ESCOLAS DE COMUNICAÇÃO
“Há varias razões que explicam esse forte fascínio, a ponto de no vestibular da Fuvest, que é o maior vestibular do país, a comunicação ser o curso mais cobiçado, batendo medicina pela primeira vez”.
BoletimNPC - Mas você não acha que tanto a visão das pessoas que ingressam nos cursos de comunicação, quanto à formação que recebem são muito restritas e não dão conta desses vários jornalismos? Dênis de Moraes - Concordo. Uma parte dos jovens que procuram os cursos de comunicação também está atraída pelo mito da celebridade, por um espírito yuppie, de querer ser repórter de vídeo, apresentador de um grande telejornal, ter uma visibilidade pública que lhe asseguraria uma carreira de grande sucesso, de êxito financeiro. Mas é uma parte, não vamos confundir, não vamos tratar a parte como se fosse o todo. Há várias razões que explicam o fascínio dos jovens, a ponto de, no último vestibular da FUVEST em São Paulo, que é o maior vestibular do país, Comunicação ter sido o curso mais cobiçado, batendo Medicina pela primeira vez. As razões são múltiplas, às vezes até contraditórias, mas isso não me impede de reconhecer que parcelas ponderáveis desses jovens são movidas pelos ideais mais nobres e estimulantes do jornalismo. Sem dúvida, há problemas e insuficiências no ensino de jornalismo. Em certos casos, há uma valorização excessiva do tecnicismo em detrimento de uma formação mais humanística. Também podemos apontar o desaparelhamento tecnológico de várias faculdades numa era de comunicação multimídia, fenômeno que afeta, sobretudo, as universidades públicas – muitas delas não dispõem de orçamentos, equipamentos e condições de trabalho condizentes com as atuais exigências de qualificação. Mas não podemos ceder ao pessimismo e generalizar. Cabe reconhecer, aqui e ali, progressos em alguns cursos de jornalismo. E também destacar a formação mais sólida dos professores com o crescimento dos cursos de pós-graduação da área, também abertos ao aprimoramento dos recém-formados.

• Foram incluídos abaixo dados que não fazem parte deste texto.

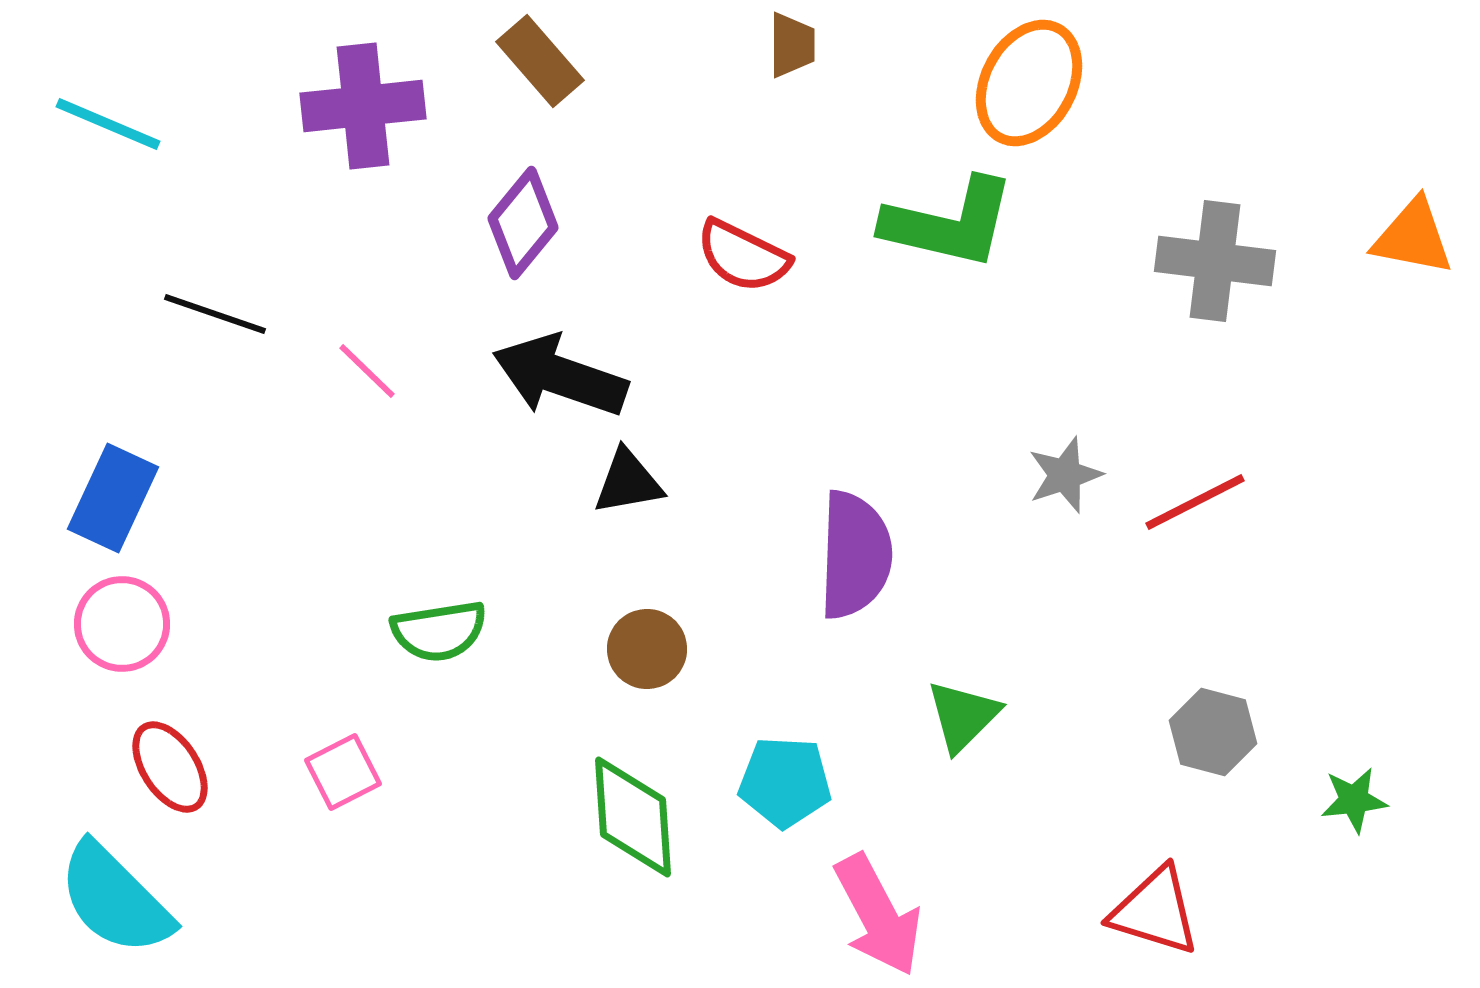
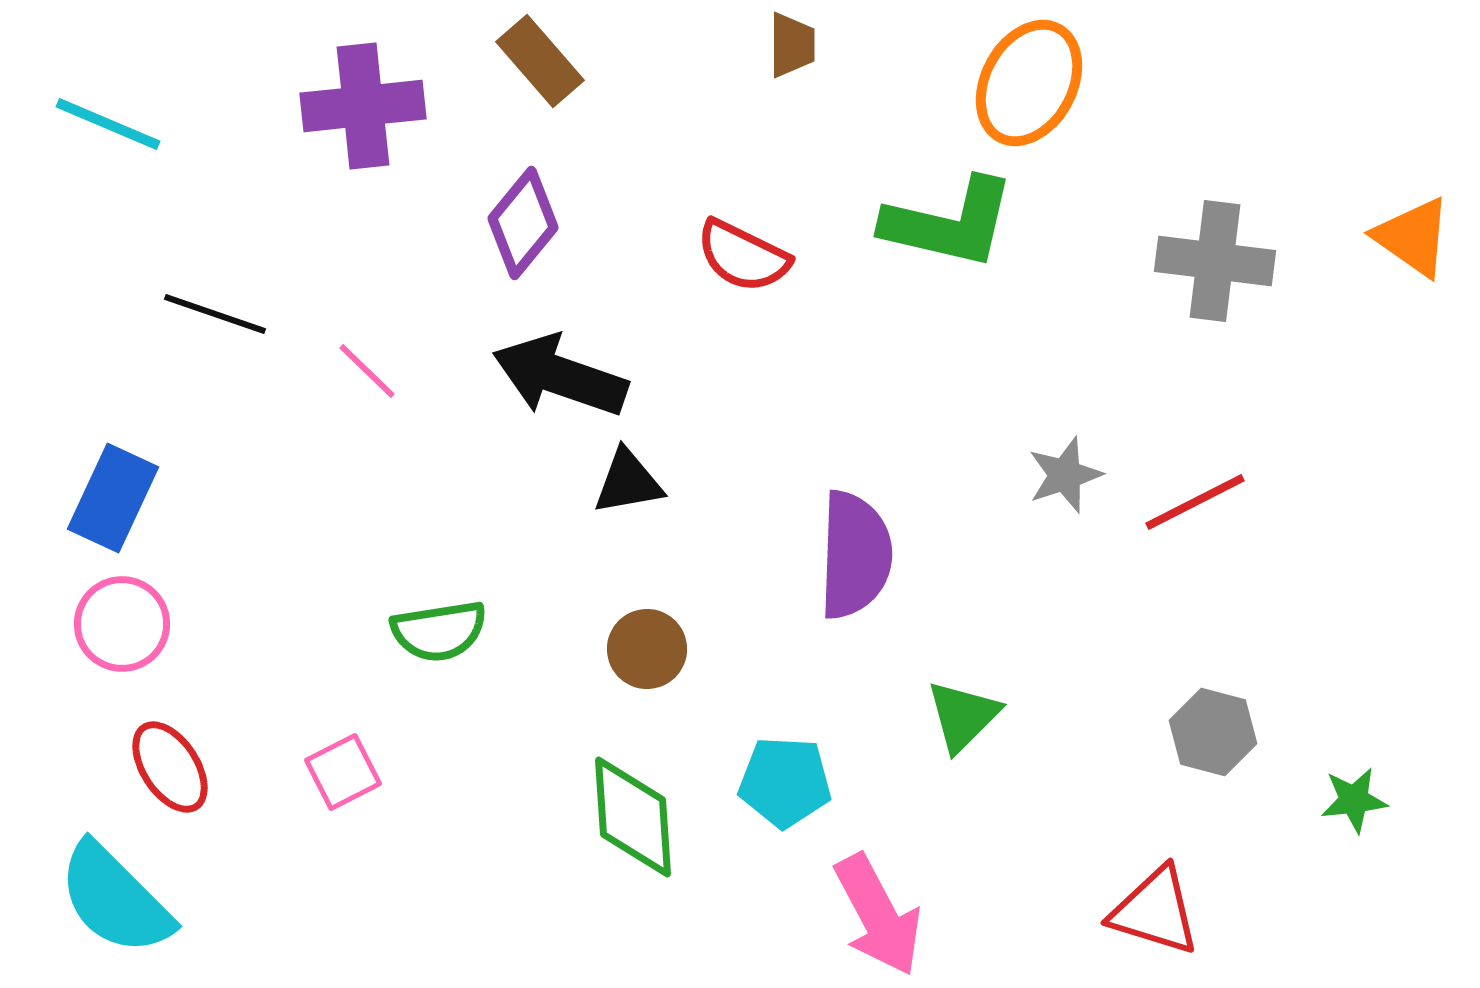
orange triangle: rotated 24 degrees clockwise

DEMOCRATIZAÇÃO DA COMUNICAÇÃO
“Essa é uma luta difícil, árdua e com avanços extremamente lentos. Porém, devemos lançar um olhar mais abrangente sobre o assunto, saindo do quadro extremamente adverso do Brasil e tentando enxergar na América Latina, movimentos, exemplos de iniciativas que têm como propósito descentralizar os sistemas de comunicação e pluralizar as formas de difusão simbólica.”
BoletimNPC – Quais saídas o senhor apontaria? Dênis de Moraes - Temos que procurar interferir nos múltiplos cenários que envolvem a atividade jornalística. Melhorar a qualidade dos cursos de comunicação, atualizar constantemente os currículos, intensificar programas de estágios, monitorias e iniciação científica, ampliar a diversidade dos meios para permitir que surjam novos jornais, novas TVs, novas rádios, mais canais de veiculação na Internet e mídias digitais. É urgente aprimorar as legislações de comunicação e também cobrar investimentos públicos em meios não mercantilizados, para permitir, por exemplo, que o Estado possa investir mais em veículos alternativos, comunitários e populares, e para que a inclusão e o aproveitamento dos estudantes de comunicação não se limitem às grandes empresas. Que os cursos possam evoluir também em convênios, em programas de estágio com outras organizações da sociedade civil, pois isso contribuirá para haja mais diversidade de acesso e ingresso de profissionais fora do eixo midiático tradicional. Não tenho nada contra o eixo midiático tradicional; continuará sendo uma das principais portas de entrada na profissão. E não podemos desconhecer que muitas pessoas que cursam jornalismo querem ingressar nos grandes veículos de comunicação, o que me parece perfeitamente natural e legítimo. Penso apenas que podemos evoluir para outras possibilidades de exercício profissional que não seja apenas na grande mídia, aproveitando, por exemplo, as novas ferramentas e os novos espaços proporcionados pelas tecnologias digitais.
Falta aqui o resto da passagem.